Earth’s oceans are really stinkin’ awesome. They’re so awesome, in fact, that there is a entire day dedicated to educating, conserving, protecting, and raising awareness about them. And that day is today!
Happy World Oceans Day!
In honor of the salty water many of will enjoy this summer – swimming at the beach, fishing, or eating lobster – we have put together a list of our favorite nuggets of ocean knowledge! Share them with your friends and family to let them know just how important a health ocean is for a maintaining a healthy planet.
- Our oceans cover more than 70% of Earth’s surface. And 97% of the water on Earth is found in the ocean!
- There is enough water in the oceans to fill almost 363 quintillion (yup, that’s sixteen 0’s) gallon-sized milk containers! Wow, that’s a lot of milk…
- 95% of the world’s oceans remain unexplored!
- The deepest part of the ocean is called the Challenger Deep and is located beneath the western Pacific Ocean in the southern end of the Mariana Trench. Challenger Deep is approximately 36,200 feet deep!!
- Most of the ocean is actually completely dark. Hardly any light penetrates deeper than 656 feet, and no light penetrates deeper than 3,280 feet.

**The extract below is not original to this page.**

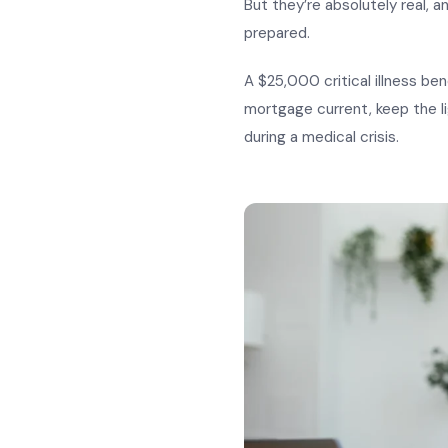
But they’re absolutely real, a
prepared.
A $25,000 critical illness ben
mortgage current, keep the li
during a medical crisis.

- Seas are smaller than oceans and are usually located where the land and ocean meet. Typically, seas are partially enclosed by land.
- But there are exceptions. The Sargasso Sea, located in the middle of the Atlantic Ocean, is the only Sea that doesn’t have any land boundaries. Named for a type of floating seaweed called Sargassum found extensively in the region, the Sargasso Sea is an important spawning and nursery site for turtles, eels, and other fish.
- Horseshoe crabs aren’t actually crabs…they’re marine arthropods, which means they’re more closely related to spiders than they are to crabs.
- The bowhead whale is believed to be one of the longest-lived marine mammal. Scientists have found evidence that these animals can live well over 200 years!
- But that’s nothing – a species of clam called the ocean quahog is believed to live for over 500 years!